Definition:
Perspective-taking is the ability to mentally adopt another person’s point of view — to understand what they know, believe, feel, or intend from their own position rather than your own. In applied linguistics, it is fundamental to pragmatic competence and intercultural communication.
Cognitive and Affective Perspective-Taking
| Type | Description |
|---|---|
| Cognitive perspective-taking | Understanding what another person knows or believes — closely related to Theory of Mind |
| Affective perspective-taking | Understanding what another person feels — empathy |
Both are relevant to language use: effective communication requires modelling the listener’s knowledge state to pitch information appropriately.

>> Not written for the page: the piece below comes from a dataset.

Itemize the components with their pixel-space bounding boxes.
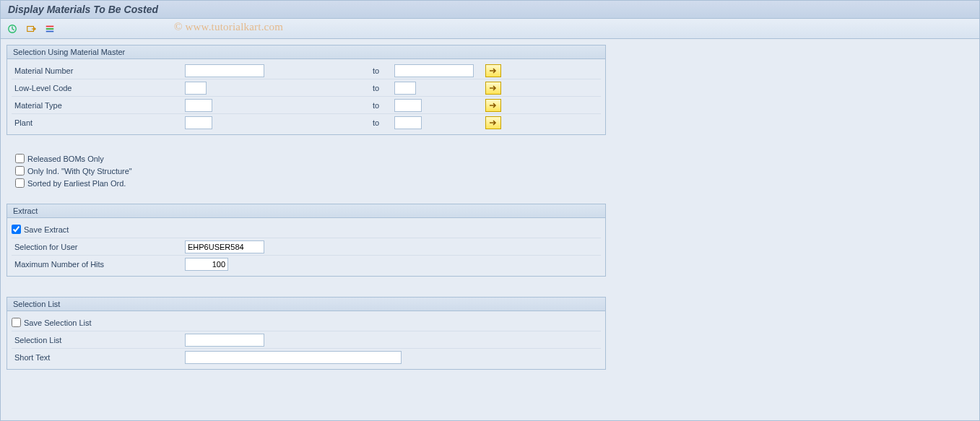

Perspective-Taking in Pragmatics
Pragmatic competence — the ability to use and interpret language appropriately in context — depends heavily on perspective-taking. To choose the right level of formality, to understand indirect speech acts, to judge whether an utterance is rude or polite, speakers must model their interlocutor’s perspective.
L2 learners frequently violate target-language norms not because they are rude, but because they apply L1-based perspective-taking assumptions about what counts as polite or appropriate.
Theory of Mind
Theory of Mind (ToM) is the related psychological concept: the understanding that others have mental states (beliefs, desires, intentions) that differ from your own. It develops in typically developing children around age 3–5 and underlies all sophisticated social language use.
Perspective-Taking and Reference
In discourse, perspective-taking explains reference tracking — why speakers choose pronouns, demonstratives, or full noun phrases depending on whether the referent is salient enough in the listener’s attention. Failures of perspective-taking here lead to ambiguous pronoun reference.